─── TASK INPUT ───

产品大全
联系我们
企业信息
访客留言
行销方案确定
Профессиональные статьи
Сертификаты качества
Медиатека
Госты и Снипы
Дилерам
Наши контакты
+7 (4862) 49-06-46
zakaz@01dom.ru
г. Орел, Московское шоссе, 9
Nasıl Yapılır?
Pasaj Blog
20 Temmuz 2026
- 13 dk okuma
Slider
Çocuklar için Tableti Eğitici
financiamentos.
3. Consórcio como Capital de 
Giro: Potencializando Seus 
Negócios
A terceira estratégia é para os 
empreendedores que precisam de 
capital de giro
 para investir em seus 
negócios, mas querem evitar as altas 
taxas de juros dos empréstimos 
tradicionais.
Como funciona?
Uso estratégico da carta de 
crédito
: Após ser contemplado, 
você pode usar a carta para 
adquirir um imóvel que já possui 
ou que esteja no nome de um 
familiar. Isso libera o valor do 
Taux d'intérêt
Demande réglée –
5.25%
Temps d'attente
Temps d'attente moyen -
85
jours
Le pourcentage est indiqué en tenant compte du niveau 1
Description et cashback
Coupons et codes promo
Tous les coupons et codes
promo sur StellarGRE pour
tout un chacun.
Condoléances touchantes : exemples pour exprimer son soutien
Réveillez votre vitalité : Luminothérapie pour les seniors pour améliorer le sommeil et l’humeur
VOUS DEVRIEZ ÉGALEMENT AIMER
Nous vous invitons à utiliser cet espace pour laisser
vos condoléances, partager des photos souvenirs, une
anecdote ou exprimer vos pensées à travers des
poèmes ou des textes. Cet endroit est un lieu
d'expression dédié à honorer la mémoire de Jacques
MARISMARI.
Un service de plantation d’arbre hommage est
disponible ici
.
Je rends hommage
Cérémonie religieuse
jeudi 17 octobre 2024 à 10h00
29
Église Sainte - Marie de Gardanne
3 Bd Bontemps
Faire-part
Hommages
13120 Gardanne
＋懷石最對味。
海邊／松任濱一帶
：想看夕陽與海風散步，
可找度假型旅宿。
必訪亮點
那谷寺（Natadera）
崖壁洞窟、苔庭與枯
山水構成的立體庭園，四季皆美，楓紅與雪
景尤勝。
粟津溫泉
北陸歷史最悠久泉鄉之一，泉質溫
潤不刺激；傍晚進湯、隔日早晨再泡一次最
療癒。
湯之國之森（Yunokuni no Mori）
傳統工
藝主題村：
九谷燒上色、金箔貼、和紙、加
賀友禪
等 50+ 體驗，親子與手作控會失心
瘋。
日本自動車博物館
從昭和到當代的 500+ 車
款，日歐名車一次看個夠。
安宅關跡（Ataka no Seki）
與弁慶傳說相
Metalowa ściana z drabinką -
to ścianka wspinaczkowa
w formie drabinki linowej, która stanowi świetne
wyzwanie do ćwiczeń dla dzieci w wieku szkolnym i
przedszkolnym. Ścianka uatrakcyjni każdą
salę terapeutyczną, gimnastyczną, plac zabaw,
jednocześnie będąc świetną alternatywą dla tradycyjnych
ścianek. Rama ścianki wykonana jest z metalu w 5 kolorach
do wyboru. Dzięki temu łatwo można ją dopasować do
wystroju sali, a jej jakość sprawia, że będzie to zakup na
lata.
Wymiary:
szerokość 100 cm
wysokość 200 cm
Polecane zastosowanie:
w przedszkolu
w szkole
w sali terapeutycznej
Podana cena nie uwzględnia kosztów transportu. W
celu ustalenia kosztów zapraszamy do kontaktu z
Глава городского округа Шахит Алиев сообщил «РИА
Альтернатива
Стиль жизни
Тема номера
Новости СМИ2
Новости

───

Your answer should be the data above, retyped exactly.

FINAL ANSWER |
产品大全
联系我们
企业信息
访客留言
行销方案确定
Профессиональные статьи
Сертификаты качества
Медиатека
Госты и Снипы
Дилерам
Наши контакты
+7 (4862) 49-06-46
zakaz@01dom.ru
г. Орел, Московское шоссе, 9
Nasıl Yapılır?
Pasaj Blog
20 Temmuz 2026
- 13 dk okuma
Slider
Çocuklar için Tableti Eğitici
financiamentos.
3. Consórcio como Capital de 
Giro: Potencializando Seus 
Negócios
A terceira estratégia é para os 
empreendedores que precisam de 
capital de giro
 para investir em seus 
negócios, mas querem evitar as altas 
taxas de juros dos empréstimos 
tradicionais.
Como funciona?
Uso estratégico da carta de 
crédito
: Após ser contemplado, 
você pode usar a carta para 
adquirir um imóvel que já possui 
ou que esteja no nome de um 
familiar. Isso libera o valor do 
Taux d'intérêt
Demande réglée –
5.25%
Temps d'attente
Temps d'attente moyen -
85
jours
Le pourcentage est indiqué en tenant compte du niveau 1
Description et cashback
Coupons et codes promo
Tous les coupons et codes
promo sur StellarGRE pour
tout un chacun.
Condoléances touchantes : exemples pour exprimer son soutien
Réveillez votre vitalité : Luminothérapie pour les seniors pour améliorer le sommeil et l’humeur
VOUS DEVRIEZ ÉGALEMENT AIMER
Nous vous invitons à utiliser cet espace pour laisser
vos condoléances, partager des photos souvenirs, une
anecdote ou exprimer vos pensées à travers des
poèmes ou des textes. Cet endroit est un lieu
d'expression dédié à honorer la mémoire de Jacques
MARISMARI.
Un service de plantation d’arbre hommage est
disponible ici
.
Je rends hommage
Cérémonie religieuse
jeudi 17 octobre 2024 à 10h00
29
Église Sainte - Marie de Gardanne
3 Bd Bontemps
Faire-part
Hommages
13120 Gardanne
＋懷石最對味。
海邊／松任濱一帶
：想看夕陽與海風散步，
可找度假型旅宿。
必訪亮點
那谷寺（Natadera）
崖壁洞窟、苔庭與枯
山水構成的立體庭園，四季皆美，楓紅與雪
景尤勝。
粟津溫泉
北陸歷史最悠久泉鄉之一，泉質溫
潤不刺激；傍晚進湯、隔日早晨再泡一次最
療癒。
湯之國之森（Yunokuni no Mori）
傳統工
藝主題村：
九谷燒上色、金箔貼、和紙、加
賀友禪
等 50+ 體驗，親子與手作控會失心
瘋。
日本自動車博物館
從昭和到當代的 500+ 車
款，日歐名車一次看個夠。
安宅關跡（Ataka no Seki）
與弁慶傳說相
Metalowa ściana z drabinką -
to ścianka wspinaczkowa
w formie drabinki linowej, która stanowi świetne
wyzwanie do ćwiczeń dla dzieci w wieku szkolnym i
przedszkolnym. Ścianka uatrakcyjni każdą
salę terapeutyczną, gimnastyczną, plac zabaw,
jednocześnie będąc świetną alternatywą dla tradycyjnych
ścianek. Rama ścianki wykonana jest z metalu w 5 kolorach
do wyboru. Dzięki temu łatwo można ją dopasować do
wystroju sali, a jej jakość sprawia, że będzie to zakup na
lata.
Wymiary:
szerokość 100 cm
wysokość 200 cm
Polecane zastosowanie:
w przedszkolu
w szkole
w sali terapeutycznej
Podana cena nie uwzględnia kosztów transportu. W
celu ustalenia kosztów zapraszamy do kontaktu z
Глава городского округа Шахит Алиев сообщил «РИА
Альтернатива
Стиль жизни
Тема номера
Новости СМИ2
Новости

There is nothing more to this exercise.